Die Arbeitsgemeinschaft Cannabis als Medizin begrüßt das Urteil des Bundesverwaltungsgerichts, das von gesundem Menschenverstand, einem hohen Maß an Verantwortung für das Allgemeinwohl und für das Rechtsempfinden der Bevölkerung sowie einem realitätsnahen Blick auf die Wirklichkeit zeugt, und sich damit wohltuend von einigen Stellungnahmen und Entscheidungen des Bundesgesundheitsministeriums und dem ihm unterstehenden Bundesinstitut für Arzneimittel und Medizinprodukte (BfArM) der vergangenen Jahre abhebt.

Das Bundesverwaltungsgericht hat in seinem Urteil den Beschluss des Bundesverfassungsgerichts vom 20. Januar 2000 bestätigt, nach dem Patienten vom Bundesinstitut für Arzneimittel und Medizinprodukte nach Paragraph 3 des Betäubungsmittelgesetzes eine Ausnahmegenehmigung zur medizinischen Verwendung sonst illegaler Cannabisprodukte erhalten können (siehe unten stehende Meldung aus den IACM-Informationen vom 12. November 2005).

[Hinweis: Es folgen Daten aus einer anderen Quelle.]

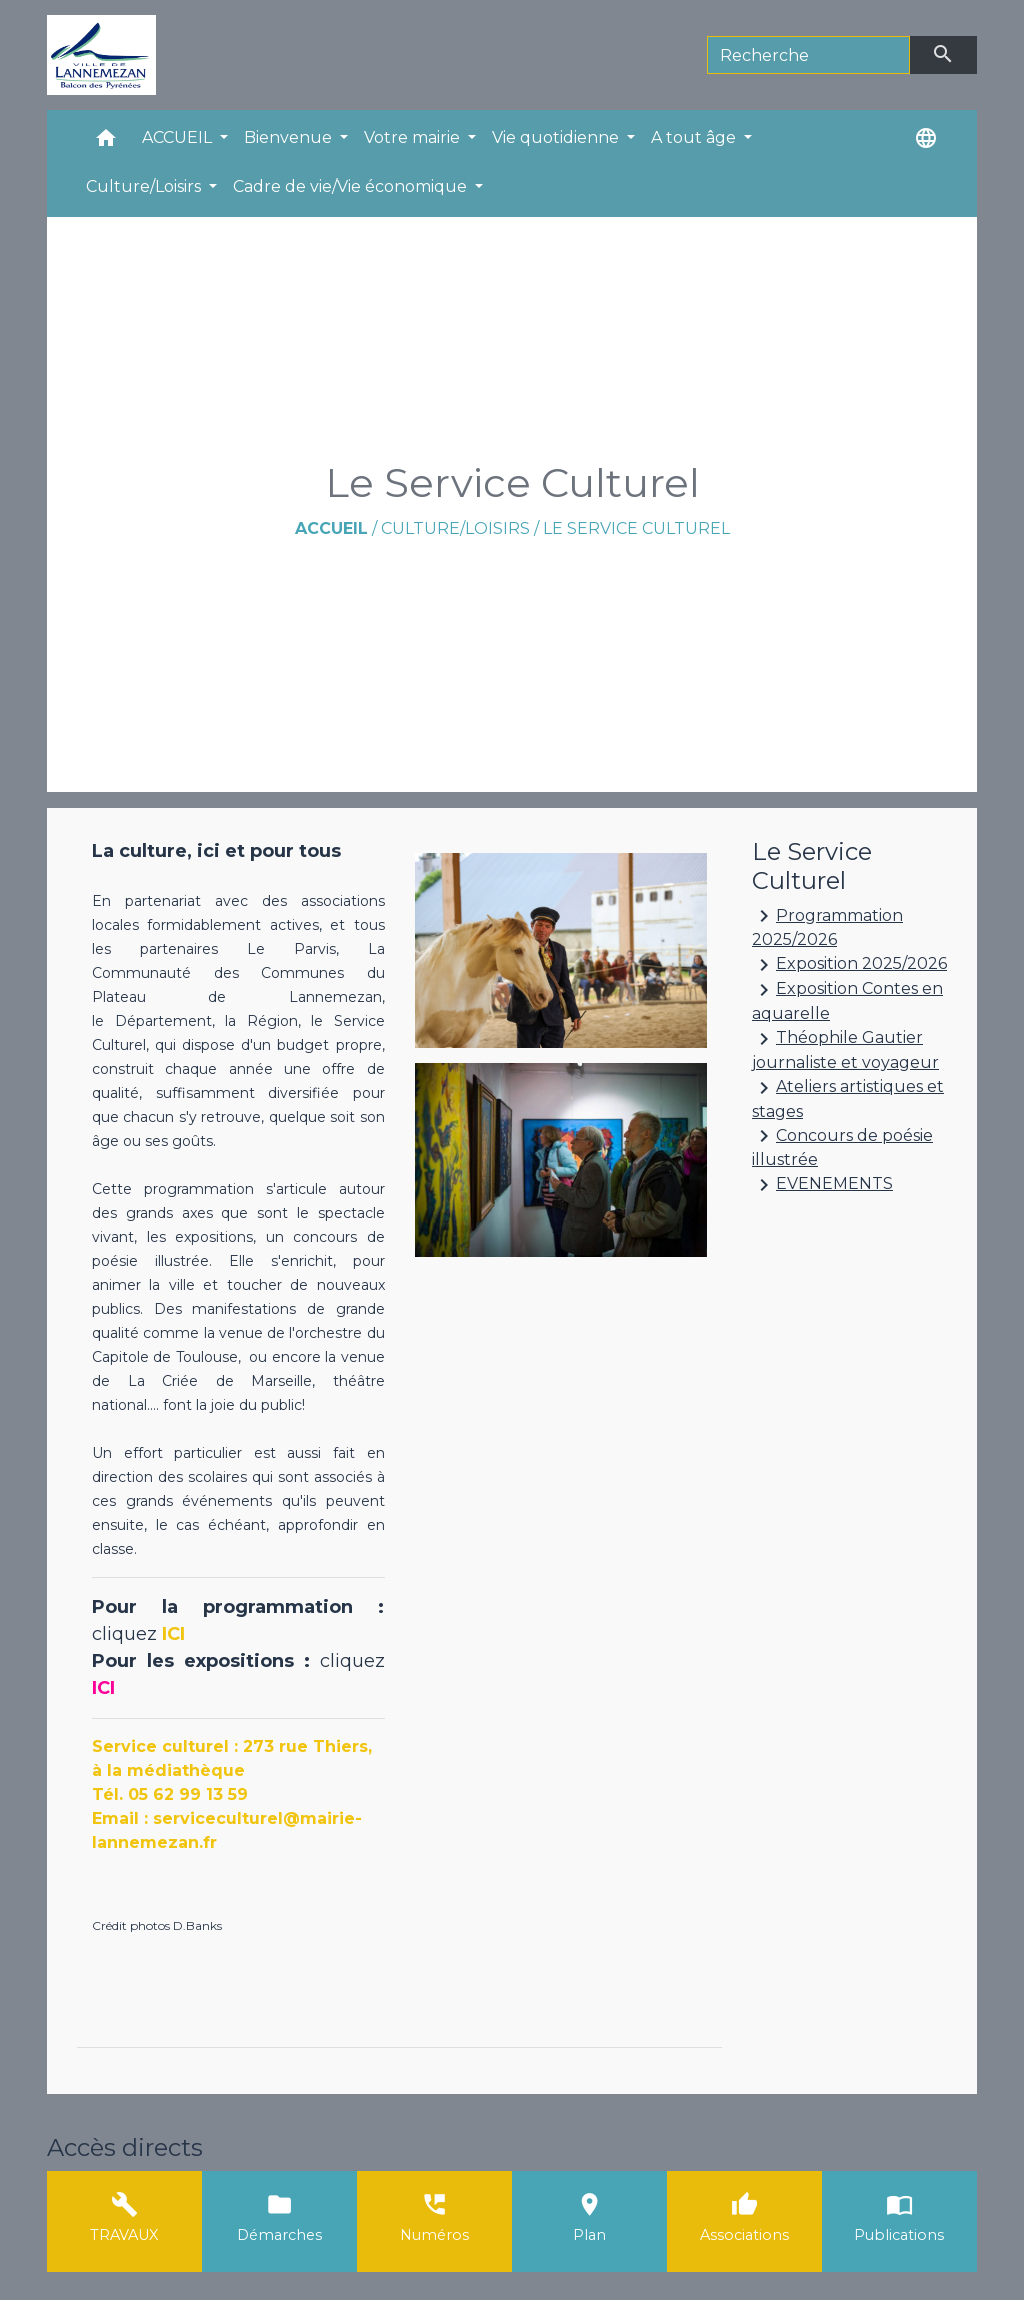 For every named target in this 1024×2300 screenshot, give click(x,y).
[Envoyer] (944, 55)
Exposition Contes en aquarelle (847, 1000)
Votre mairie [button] (414, 137)
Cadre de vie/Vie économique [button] (352, 186)
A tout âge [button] (695, 137)
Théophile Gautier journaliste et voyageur (845, 1049)
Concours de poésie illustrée (842, 1146)
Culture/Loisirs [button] (145, 186)
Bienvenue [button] (290, 137)
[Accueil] (101, 55)
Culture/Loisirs (455, 528)
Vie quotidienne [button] (557, 137)
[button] (106, 142)
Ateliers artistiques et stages (848, 1098)
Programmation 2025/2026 (827, 926)
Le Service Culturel (636, 528)
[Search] (808, 55)
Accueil (331, 528)
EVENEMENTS (822, 1185)
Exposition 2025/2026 (849, 965)
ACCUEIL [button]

Das BfArM hatte dieses Recht bestritten, da die Behandlung einzelner Patienten keinen im öffentlichen Interesse liegenden Zweck begründe. Im Urteil wird nicht nur das Verhalten des BfArM kritisiert, sondern auch die "Unschlüssigkeit der Argumentation", mit der die Bundesregierung ihre eigene Initiative aus dem Jahre 1999, einen Cannabisextrakt verschreibungsfähig zu machen, im Januar 2004 aufgegeben hat.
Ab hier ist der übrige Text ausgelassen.